PROBLEM TO WORK ON: With the images left out, print every entry that follows exactly.

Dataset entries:
▬▬▬▬▬▬
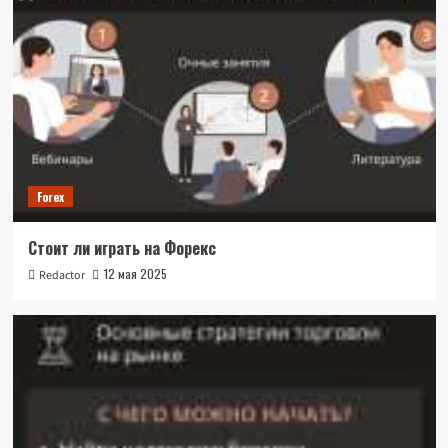
Forex
Стоит ли играть на Форекс
12 мая 2025
Redactor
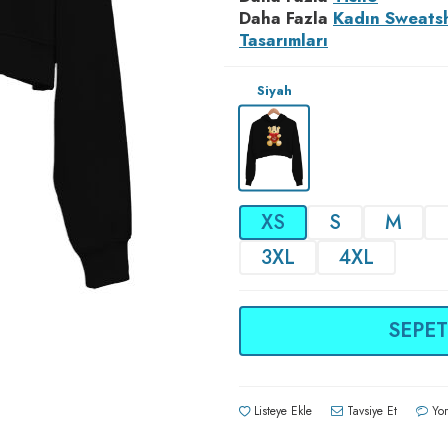
Daha Fazla
Kadın Sweatsh
Tasarımları
Siyah
XS
S
M
3XL
4XL
SEPET
Listeye Ekle
Tavsiye Et
Yor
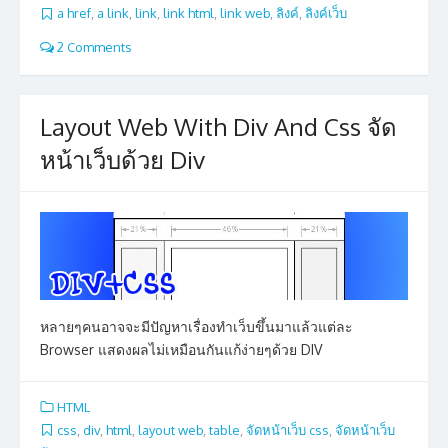
a href
,
a link
,
link
,
link html
,
link web
,
ลิงค์
,
ลิงค์เว็บ
2 Comments
Layout Web With Div And Css จัด
หน้าเว็บด้วย Div
หลายๆคนอาจจะมีปัญหาเรื่องทำเว็บขึ้นมาแล้วแต่ละ
Browser แสดงผลไม่เหมือนกันแก้ง่ายๆด้วย DIV
HTML
css
,
div
,
html
,
layout web
,
table
,
จัดหน้าเว็บ css
,
จัดหน้าเว็บ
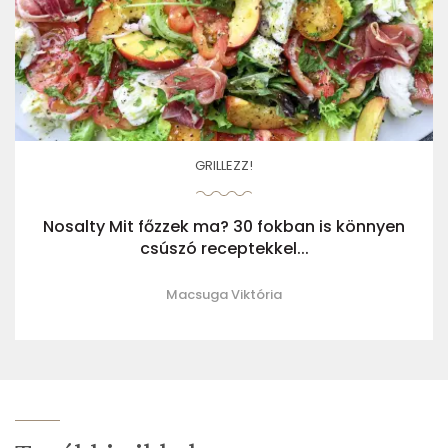
GRILLEZZ!
Nosalty Mit főzzek ma? 30 fokban is könnyen
csúszó receptekkel...
Macsuga Viktória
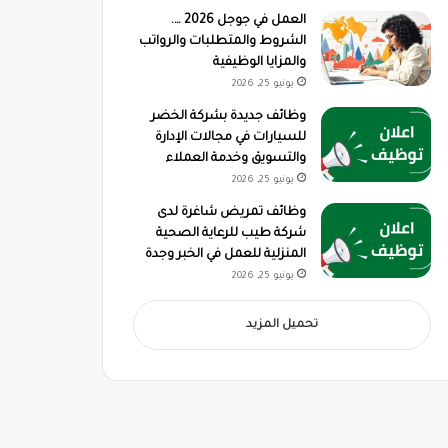
العمل في جوجل 2026 ….
الشروط والمتطلبات والرواتب
والمزايا الوظيفية
يونيو 25, 2026
وظائف جديدة بشركة الخضر
للسيارات في مجالات الإدارة
والتسويق وخدمة العملاء
يونيو 25, 2026
وظائف تمريض شاغرة لدى
شركة طيب للرعاية الصحية
المنزلية للعمل في الخبر وجدة
يونيو 25, 2026
تحميل المزيد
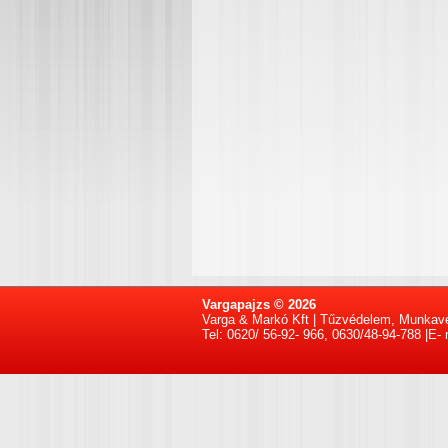
Vargapajzs © 2026
Varga & Markó Kft | Tűzvédelem, Munkav
Tel: 0620/ 56-92- 966, 0630/48-94-788 |E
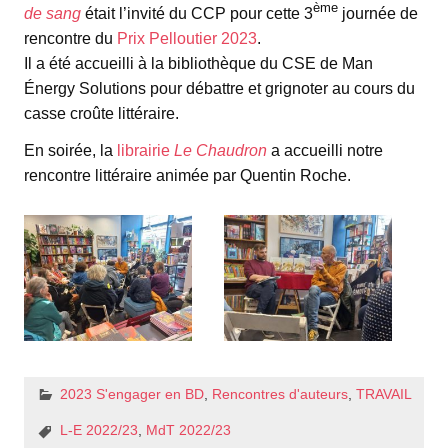
ème
de sang
était l’invité du CCP pour cette 3
journée de
rencontre du
Prix Pelloutier 2023
.
Il a été accueilli à la bibliothèque du CSE de Man
Énergy Solutions pour débattre et grignoter au cours du
casse croûte littéraire.
En soirée, la
librairie
Le Chaudron
a accueilli notre
rencontre littéraire animée par Quentin Roche.
2023 S'engager en BD
,
Rencontres d'auteurs
,
TRAVAIL
L-E 2022/23
,
MdT 2022/23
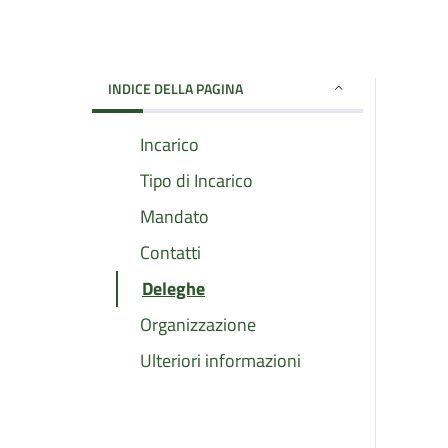
INDICE DELLA PAGINA
Incarico
Tipo di Incarico
Mandato
Contatti
Deleghe
Organizzazione
Ulteriori informazioni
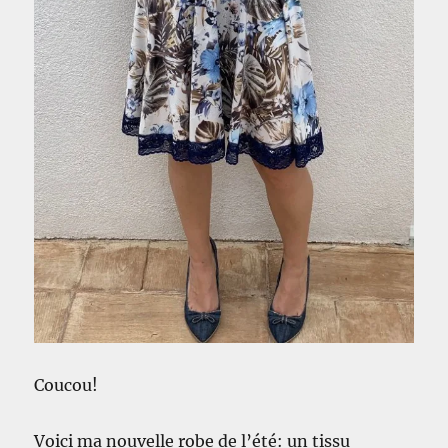
Coucou!
Voici ma nouvelle robe de l’été: un tissu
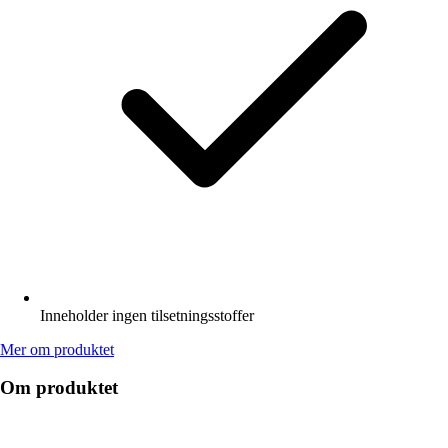
Inneholder ingen tilsetningsstoffer
Mer om produktet
Om produktet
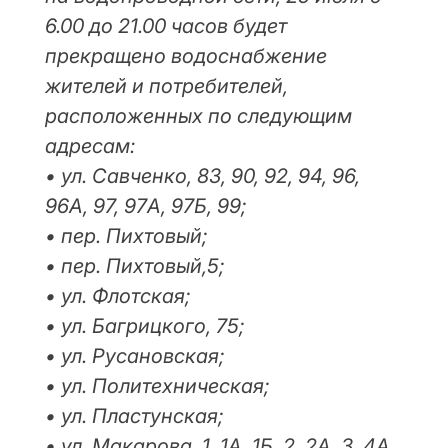
6.00 до 21.00 часов будет
прекращено водоснабжение
жителей и потребителей,
расположенных по следующим
адресам:
• ул. Савченко, 83, 90, 92, 94, 96,
96А, 97, 97А, 97Б, 99;
• пер. Пихтовый;
• пер. Пихтовый,5;
• ул. Флотская;
• ул. Багрицкого, 75;
• ул. Русановская;
• ул. Политехническая;
• ул. Пластунская;
• ул. Макарова, 1, 1А, 1Б, 2, 2А, 3, 4А,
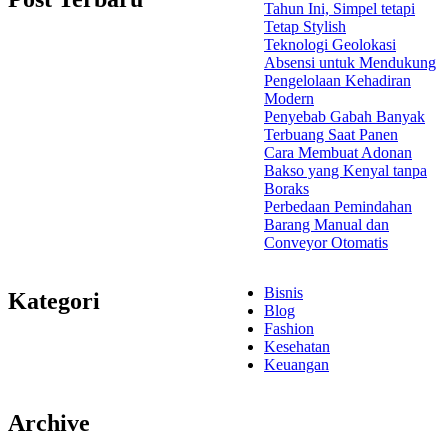
Tahun Ini, Simpel tetapi
Tetap Stylish
Teknologi Geolokasi
Absensi untuk Mendukung
Pengelolaan Kehadiran
Modern
Penyebab Gabah Banyak
Terbuang Saat Panen
Cara Membuat Adonan
Bakso yang Kenyal tanpa
Boraks
Perbedaan Pemindahan
Barang Manual dan
Conveyor Otomatis
Bisnis
Kategori
Blog
Fashion
Kesehatan
Keuangan
Archive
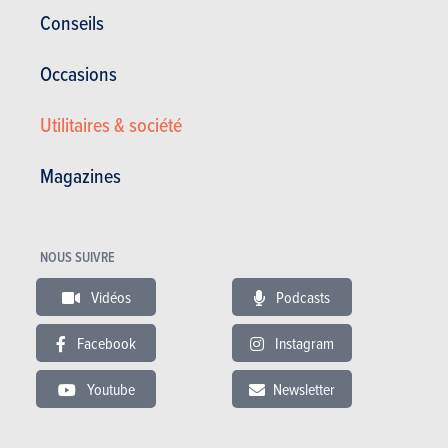
Conseils
Occasions
Utilitaires & société
Magazines
Satisfaction du propriétaire :
10/20
Satisfaction générale :
16.65 / 20
77 000 km - 6.5 l/100km
NOUS SUIVRE
Vidéos
Podcasts
12.09.2013
Facebook
Instagram
BMW Série 1 Cabriolet - 118d 136 (2008)
Youtube
Newsletter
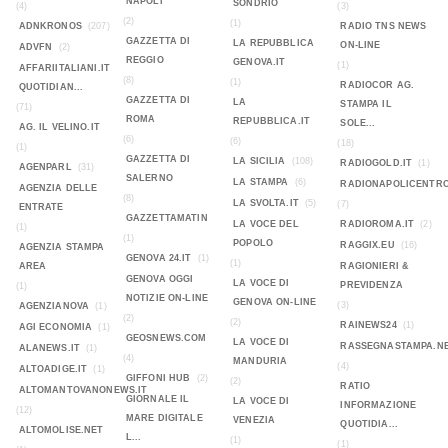
NAPOLI
SONDRIO
(4)
(3)
(2)
(1)
ADNKRONOS
(207)
RADIO TNS NEWS
GAZZETTA DI
LA REPUBBLICA
ON-LINE
ADVFN
(2)
REGGIO
GENOVA.IT
(1)
AFFARIITALIANI.IT
(8)
(1)
RADIOCOR AG.
QUOTIDIAN...
GAZZETTA DI
LA
STAMPA IL
(71)
ROMA
REPUBBLICA.IT
SOLE...
AG. IL VELINO.IT
(6)
(6)
(18)
(1)
GAZZETTA DI
LA SICILIA
(108)
RADIOGOLD.IT
(1)
AGENPARL
(31)
SALERNO
LA STAMPA
(6)
RADIONAPOLICENTR
AGENZIA DELLE
(8)
LA SVOLTA.IT
(5)
(7)
ENTRATE
GAZZETTAMATIN
LA VOCE DEL
RADIOROMA.IT
(2)
(1)
(1)
POPOLO
RAGGIX.EU
(16)
AGENZIA STAMPA
GENOVA 24.IT
(1)
(1)
AREA
RAGIONIERI &
GENOVA OGGI
LA VOCE DI
PREVIDENZA
(1)
NOTIZIE ON-LINE
GENOVA ON-LINE
(3)
AGENZIANOVA
(1)
(2)
(2)
RAINEWS24
(1)
AGI ECONOMIA
(1)
GEOSNEWS.COM
LA VOCE DI
RASSEGNASTAMPA.N
ALANEWS.IT
(1)
(4)
MANDURIA
(4)
ALTOADIGE.IT
(1)
GIFFONI HUB
(2)
(2)
RATIO
ALTOMANTOVANONEWS.IT
GIORNALE IL
LA VOCE DI
INFORMAZIONE
(12)
MARE DIGITALE
VENEZIA
QUOTIDIA...
ALTOMOLISE.NET
L...
(1)
(1)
▬▬▬▬▬▬
REPLY:
Forex
Стоит ли играть на Форекс
12 мая 2025
Redactor
Daha Fazla
Kadın Sweatsh
Tasarımları
Siyah
XS
S
M
3XL
4XL
SEPET
Listeye Ekle
Tavsiye Et
Yor
a href
,
a link
,
link
,
link html
,
link web
,
ลิงค์
,
ลิงค์เว็บ
2 Comments
Layout Web With Div And Css จัด
หน้าเว็บด้วย Div
หลายๆคนอาจจะมีปัญหาเรื่องทำเว็บขึ้นมาแล้วแต่ละ
Browser แสดงผลไม่เหมือนกันแก้ง่ายๆด้วย DIV
HTML
css
,
div
,
html
,
layout web
,
table
,
จัดหน้าเว็บ css
,
จัดหน้าเว็บ
GRILLEZZ!
Nosalty Mit főzzek ma? 30 fokban is könnyen
csúszó receptekkel...
Macsuga Viktória
العمل في جوجل 2026 ….
الشروط والمتطلبات والرواتب
والمزايا الوظيفية
يونيو 25, 2026
وظائف جديدة بشركة الخضر
للسيارات في مجالات الإدارة
والتسويق وخدمة العملاء
يونيو 25, 2026
وظائف تمريض شاغرة لدى
شركة طيب للرعاية الصحية
المنزلية للعمل في الخبر وجدة
يونيو 25, 2026
تحميل المزيد
Vargapajzs © 2026
Varga & Markó Kft | Tűzvédelem, Munkav
Tel: 0620/ 56-92- 966, 0630/48-94-788 |E
ème
de sang
était l’invité du CCP pour cette 3
journée de
rencontre du
Prix Pelloutier 2023
.
Il a été accueilli à la bibliothèque du CSE de Man
Énergy Solutions pour débattre et grignoter au cours du
casse croûte littéraire.
En soirée, la
librairie
Le Chaudron
a accueilli notre
rencontre littéraire animée par Quentin Roche.
2023 S'engager en BD
,
Rencontres d'auteurs
,
TRAVAIL
L-E 2022/23
,
MdT 2022/23
INDICE DELLA PAGINA
Incarico
Tipo di Incarico
Mandato
Contatti
Deleghe
Organizzazione
Ulteriori informazioni
Coucou!
Voici ma nouvelle robe de l’été: un tissu
Inneholder ingen tilsetningsstoffer
Mer om produktet
Om produktet
6.00 до 21.00 часов будет
прекращено водоснабжение
жителей и потребителей,
расположенных по следующим
адресам:
• ул. Савченко, 83, 90, 92, 94, 96,
96А, 97, 97А, 97Б, 99;
• пер. Пихтовый;
• пер. Пихтовый,5;
• ул. Флотская;
• ул. Багрицкого, 75;
• ул. Русановская;
• ул. Политехническая;
• ул. Пластунская;
• ул. Макарова, 1, 1А, 1Б, 2, 2А, 3, 4А,
Tahun Ini, Simpel tetapi
Tetap Stylish
Teknologi Geolokasi
Absensi untuk Mendukung
Pengelolaan Kehadiran
Modern
Penyebab Gabah Banyak
Terbuang Saat Panen
Cara Membuat Adonan
Bakso yang Kenyal tanpa
Boraks
Perbedaan Pemindahan
Barang Manual dan
Conveyor Otomatis
Bisnis
Kategori
Blog
Fashion
Kesehatan
Keuangan
Archive
Conseils
Occasions
Utilitaires & société
Magazines
Satisfaction du propriétaire :
10/20
Satisfaction générale :
16.65 / 20
77 000 km - 6.5 l/100km
NOUS SUIVRE
Vidéos
Podcasts
12.09.2013
Facebook
Instagram
BMW Série 1 Cabriolet - 118d 136 (2008)
Youtube
Newsletter
NAPOLI
SONDRIO
(4)
(3)
(2)
(1)
ADNKRONOS
(207)
RADIO TNS NEWS
GAZZETTA DI
LA REPUBBLICA
ON-LINE
ADVFN
(2)
REGGIO
GENOVA.IT
(1)
AFFARIITALIANI.IT
(8)
(1)
RADIOCOR AG.
QUOTIDIAN...
GAZZETTA DI
LA
STAMPA IL
(71)
ROMA
REPUBBLICA.IT
SOLE...
AG. IL VELINO.IT
(6)
(6)
(18)
(1)
GAZZETTA DI
LA SICILIA
(108)
RADIOGOLD.IT
(1)
AGENPARL
(31)
SALERNO
LA STAMPA
(6)
RADIONAPOLICENTR
AGENZIA DELLE
(8)
LA SVOLTA.IT
(5)
(7)
ENTRATE
GAZZETTAMATIN
LA VOCE DEL
RADIOROMA.IT
(2)
(1)
(1)
POPOLO
RAGGIX.EU
(16)
AGENZIA STAMPA
GENOVA 24.IT
(1)
(1)
AREA
RAGIONIERI &
GENOVA OGGI
LA VOCE DI
PREVIDENZA
(1)
NOTIZIE ON-LINE
GENOVA ON-LINE
(3)
AGENZIANOVA
(1)
(2)
(2)
RAINEWS24
(1)
AGI ECONOMIA
(1)
GEOSNEWS.COM
LA VOCE DI
RASSEGNASTAMPA.N
ALANEWS.IT
(1)
(4)
MANDURIA
(4)
ALTOADIGE.IT
(1)
GIFFONI HUB
(2)
(2)
RATIO
ALTOMANTOVANONEWS.IT
GIORNALE IL
LA VOCE DI
INFORMAZIONE
(12)
MARE DIGITALE
VENEZIA
QUOTIDIA...
ALTOMOLISE.NET
L...
(1)
(1)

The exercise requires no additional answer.